Pauldurai concluded by urging caregivers to know when they need help and to find the support they need to maintain a healthy work-life balance.
“When we join together, we make a difference,” said Melanie Bunn, a trainer for Teepa Snow’s Positive Approach to Care.
Snow is a dementia expert who developed a set of techniques based on understanding the parts of the brain that are no longer working in dementia patients and engaging the parts that are still active so patients and care partners can experience less stress and resistance and grow their relationships.

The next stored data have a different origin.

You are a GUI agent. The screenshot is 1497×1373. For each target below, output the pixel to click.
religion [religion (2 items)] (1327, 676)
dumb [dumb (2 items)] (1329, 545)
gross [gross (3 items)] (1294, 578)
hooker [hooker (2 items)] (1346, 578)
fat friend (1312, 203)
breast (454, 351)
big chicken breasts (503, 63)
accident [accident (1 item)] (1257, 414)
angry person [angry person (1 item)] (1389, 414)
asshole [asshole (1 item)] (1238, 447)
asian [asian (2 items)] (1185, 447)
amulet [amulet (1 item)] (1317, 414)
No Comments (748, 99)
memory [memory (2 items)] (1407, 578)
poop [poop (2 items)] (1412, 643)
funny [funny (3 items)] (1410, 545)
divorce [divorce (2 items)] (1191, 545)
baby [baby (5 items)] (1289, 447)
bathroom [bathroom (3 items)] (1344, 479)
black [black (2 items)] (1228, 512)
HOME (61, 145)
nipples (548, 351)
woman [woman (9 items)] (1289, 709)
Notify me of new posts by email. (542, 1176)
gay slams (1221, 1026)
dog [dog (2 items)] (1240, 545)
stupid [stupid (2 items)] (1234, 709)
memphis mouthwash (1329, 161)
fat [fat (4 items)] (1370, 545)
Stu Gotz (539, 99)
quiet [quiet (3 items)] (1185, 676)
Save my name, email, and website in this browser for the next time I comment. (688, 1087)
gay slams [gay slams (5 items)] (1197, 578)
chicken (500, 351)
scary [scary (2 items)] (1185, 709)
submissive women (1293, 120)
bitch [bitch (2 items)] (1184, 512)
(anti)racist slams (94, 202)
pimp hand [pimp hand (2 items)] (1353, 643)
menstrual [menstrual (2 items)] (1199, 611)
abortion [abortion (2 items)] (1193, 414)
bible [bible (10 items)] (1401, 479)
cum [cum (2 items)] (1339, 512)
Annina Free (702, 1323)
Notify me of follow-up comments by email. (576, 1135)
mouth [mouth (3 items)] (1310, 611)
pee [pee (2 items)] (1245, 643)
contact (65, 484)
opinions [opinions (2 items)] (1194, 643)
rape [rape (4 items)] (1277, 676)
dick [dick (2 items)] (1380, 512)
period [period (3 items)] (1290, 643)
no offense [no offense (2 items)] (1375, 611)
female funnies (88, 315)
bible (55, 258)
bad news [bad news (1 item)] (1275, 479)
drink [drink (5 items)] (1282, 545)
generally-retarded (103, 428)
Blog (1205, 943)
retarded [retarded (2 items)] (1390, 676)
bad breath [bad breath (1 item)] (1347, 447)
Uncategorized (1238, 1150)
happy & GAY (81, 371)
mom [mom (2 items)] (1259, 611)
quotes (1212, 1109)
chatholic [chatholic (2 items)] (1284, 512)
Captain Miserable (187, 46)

“The prefrontal cortex,” said Bunn, “is the last part of the brain to start working and the first to cause issues due to breakdown.”
The prefrontal cortex controls impulses, logic, and the ability to make choices. It also controls the ability to start, stay on a task, finish it, and move on. Another control is accurate self-awareness, or the ability to look at a situation and say either “I’ve got this” or “I need help,” along with perspective and the ability to accept when you need help.
With dementia patients, said Bunn, caretakers must recognize there must be a better way and be the impetus of change to best serve the patient. She also said caretakers must “build a bridge rather than a wall” as they build a caring team to work with the patient.
Snow’s method uses a GEMS® approach to different stages of brain change, based on the principle that until we see the beauty and value of a person at these different stages, they cannot be supported as they should.
Each stage is assigned a specific gem. In the sapphire stage, the person is generally fine but slowing down. In the diamond stage, they become harder, more rigid, and less flexible. In the emerald stage, they look to the past and want things to be the way they used to be.
Amber means caution, and when a patient reaches the amber stage, caretakers need to be cautious about sensations and under or over stimulation. Bunn recommends working to change the environment and giving the patient new things to explore.
In the ruby stage, the patient often loses motor skills, speech functions and comprehension, and visual awareness. In the final stage, pearl, patients become more hidden in their shells but still have many beautiful layers.
Bunn urged caretakers to take responsibility for change to help dementia patients at all stages “find their hidden sapphire.”
When Dr. Nicole Rochester’s late father was diagnosed with Alzheimer’s disease, she said it was “like a swift summer storm” that came out of nowhere.
Rochester, founder and CEO of Your GPS Doc, LLC, who was working as a pediatrician at the time, was “completely overwhelmed” and unsure how to integrate caregiving into her life.
Like many caregivers, she initially felt she could do everything herself and needed to learn how to ask for help. Once she communicated her need for help and accepted it, she felt transformed.
“In reality,” said Rochester, “the caregiving journey is like a maze – there is no roadmap.”
Nevertheless, she found many little glimmers of hope throughout the journey. “When the storm clouds start to shift, sometimes you can see a rainbow,” she said.
“Everyone sees a different rainbow,” said Rochester, but to see one, “the sun must be behind you.”
Rochester sees rainbows as connections that can restore many good aspects of a relationship, like laughing together over a memory or funny event. This helps caregivers to cherish the special moments when they connect with the dementia patient.
Rainbows help build resiliency. “Nothing can build strength like a caregiving journey,” said Rochester.
Rochester’s rainbows also helped illuminate her path to the future, as she ended up leaving her pediatric career to start her own company as an advocate for caregivers.
The benefits of finding rainbows, said Rochester, are compassion, strength, organization, and resilience.
“Use your rainbow as a compass for your future to help you find rays of light in your journey,” she said.
Conference attendees had the opportunity to attend break-out sessions on a variety of helpful topics, including financial and legal issues, improving hands-on skills, nutrition, end-of-life care, and virtual reality as a way to explore care. Numerous vendors provided information and resources.